Zachary's wife, Margaret Taylor, was something of a shut-in and spent most of her time as First Lady alone in her quarters. While she fervently supported her husband's military career, she absolutely hated the fact that her husband was the president and actively objected to his political endeavors.

Probably the single most interesting thing about Zachary Taylor's presidency is its abrupt end. Taylor's mortal demise remains the most ridiculous presidential death of all time. While at an Independence Day soirée, he consumed a bit too many cherries and a bit too much milk. This made him ill and he developed gastroenteritis. He died halfway through his first term, making way for the second-least interesting president, Millard Fillmore.

Pictured: DEATH.

I hope that reading these facts has been an enlightening foray into the dull life of America's most mundane leader.

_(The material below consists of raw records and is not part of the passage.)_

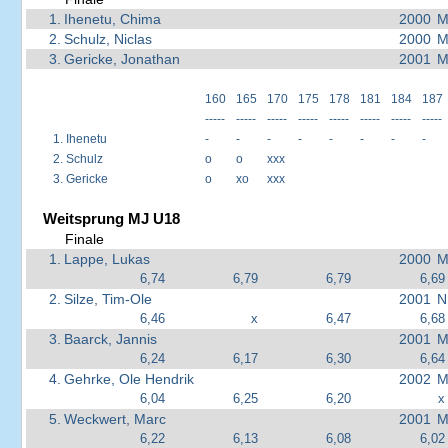
1.
Ihenetu, Chima
2000
M
2.
Schulz, Niclas
2000
M
3.
Gericke, Jonathan
2001
M
160
165
170
175
178
181
184
187
-----
-----
-----
-----
-----
-----
-----
-----
1.
Ihenetu
-
-
-
-
-
-
-
-
2.
Schulz
o
o
xxx
3.
Gericke
o
xo
xxx
Weitsprung MJ U18
Finale
1.
Lappe, Lukas
2000
M
6,74
6,79
6,79
6,69
2.
Silze, Tim-Ole
2001
N
6,46
x
6,47
6,68
3.
Baarck, Jannis
2001
M
6,24
6,17
6,30
6,64
4.
Gehrke, Ole Hendrik
2002
M
6,04
6,25
6,20
x
5.
Weckwert, Marc
2001
M
6,22
6,13
6,08
6,02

As for myself, I believe that I have successfully divulged some of the truly useless information on esoteric subjects that I have acquired over the years, which is gratifying on a personal level. I sincerely hope that none of the information presented here is of any use to anyone.

Monday, January 11, 2010

I keep the important things to myself

It is just past midnight, officially making it January 11, 2010. I am wearing ugly flannel pants and an old sweater to sleep in because this house is colder than Len Snart. I've been tending a fire all night and I accidentally burned the base of one of my fingers. This unusually cold weather is a welcome change to the seventy degree weather that hovered around Christmas. (I am actually wearing scarves right now.) I've done nothing of worth all weekend and now I'm just awake listening to Castevet, whose debut release, Summer Fences, may be one of my favorite albums of the past year.

This is a scarf.

I do not really have anything to say, but I thought I should update this blog at least once every so often. I will say this though: I watched the Robert Zemeckis-directed Beowulf film the other day and it is the first time in my life that I have fallen asleep during a movie viewing. I wasn't particularly tired and it wasn't particularly boring, but it was so calm and slow that I'm surprised people actually went to see it in theater, but then I remembered it was advertised as a fierce action movie and not a poetic labor-of-love project. I'm not going to write a movie review on it, but I did enjoy the liberties that one of my favorite authors, Neil Gaiman, took with the screenplay in transforming the classic poem into a narrative that is more coherent and modern. Still, that didn't save the movie from being an absolute snail.

That's all I have until I decide to update this thing again or actually remember to write down my thoughts on things, as they are more important and interesting than the thoughts of anyone else in the world.